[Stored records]
━━━━

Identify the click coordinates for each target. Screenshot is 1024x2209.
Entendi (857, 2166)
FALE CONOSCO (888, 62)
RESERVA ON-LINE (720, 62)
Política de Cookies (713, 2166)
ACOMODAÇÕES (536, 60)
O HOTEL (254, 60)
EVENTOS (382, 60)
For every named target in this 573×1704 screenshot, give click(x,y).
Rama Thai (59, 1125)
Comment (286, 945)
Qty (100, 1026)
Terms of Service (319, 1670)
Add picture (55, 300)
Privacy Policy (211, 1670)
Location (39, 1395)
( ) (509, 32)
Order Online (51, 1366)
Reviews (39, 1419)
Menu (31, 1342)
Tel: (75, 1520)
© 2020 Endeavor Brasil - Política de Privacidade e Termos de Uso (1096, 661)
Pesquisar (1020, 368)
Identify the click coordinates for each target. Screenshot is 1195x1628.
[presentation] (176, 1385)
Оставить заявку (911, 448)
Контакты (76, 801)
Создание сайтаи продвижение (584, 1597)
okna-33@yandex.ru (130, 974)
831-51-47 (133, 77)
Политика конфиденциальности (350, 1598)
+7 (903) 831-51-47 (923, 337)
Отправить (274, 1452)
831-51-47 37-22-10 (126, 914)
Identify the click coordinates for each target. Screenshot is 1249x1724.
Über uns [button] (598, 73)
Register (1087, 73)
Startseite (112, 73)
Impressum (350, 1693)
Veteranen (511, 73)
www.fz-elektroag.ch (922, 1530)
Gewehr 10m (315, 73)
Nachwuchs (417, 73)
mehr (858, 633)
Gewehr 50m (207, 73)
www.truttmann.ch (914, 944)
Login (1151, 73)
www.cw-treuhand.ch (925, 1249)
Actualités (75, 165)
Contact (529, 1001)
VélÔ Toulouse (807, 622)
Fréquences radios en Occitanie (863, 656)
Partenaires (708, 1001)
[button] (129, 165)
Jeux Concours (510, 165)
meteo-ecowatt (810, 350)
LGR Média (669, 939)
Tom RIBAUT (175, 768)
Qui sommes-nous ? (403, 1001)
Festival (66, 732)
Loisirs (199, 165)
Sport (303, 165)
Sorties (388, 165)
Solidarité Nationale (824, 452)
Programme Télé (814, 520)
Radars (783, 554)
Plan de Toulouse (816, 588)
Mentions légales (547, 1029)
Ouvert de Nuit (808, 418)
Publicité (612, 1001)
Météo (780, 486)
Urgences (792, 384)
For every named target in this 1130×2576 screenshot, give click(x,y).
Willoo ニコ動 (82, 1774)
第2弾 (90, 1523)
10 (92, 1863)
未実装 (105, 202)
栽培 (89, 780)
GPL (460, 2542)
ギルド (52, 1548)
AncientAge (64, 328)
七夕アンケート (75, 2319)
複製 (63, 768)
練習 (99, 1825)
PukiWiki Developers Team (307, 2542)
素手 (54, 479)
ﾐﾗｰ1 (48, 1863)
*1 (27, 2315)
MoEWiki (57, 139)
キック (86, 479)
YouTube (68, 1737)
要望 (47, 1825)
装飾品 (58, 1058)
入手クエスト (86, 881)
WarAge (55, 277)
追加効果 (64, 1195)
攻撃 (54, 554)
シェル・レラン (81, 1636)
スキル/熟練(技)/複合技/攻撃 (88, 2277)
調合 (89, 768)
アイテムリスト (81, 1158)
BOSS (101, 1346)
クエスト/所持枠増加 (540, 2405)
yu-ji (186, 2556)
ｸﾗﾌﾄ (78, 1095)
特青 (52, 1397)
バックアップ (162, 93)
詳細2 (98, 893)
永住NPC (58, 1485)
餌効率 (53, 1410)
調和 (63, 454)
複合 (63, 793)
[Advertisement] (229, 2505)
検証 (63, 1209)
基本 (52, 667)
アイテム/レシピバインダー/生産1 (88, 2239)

━━━━

## DESCRIPTION OF THE TASK:
When a line contains the string "coordinates", copy it from the records.

## REPLY TO THE EXERCISE:
Identify the click coordinates for each target. Screenshot is 1024x2209.
Identify the click coordinates for each target. Screenshot is 1195x1628.
Identify the click coordinates for each target. Screenshot is 1249x1724.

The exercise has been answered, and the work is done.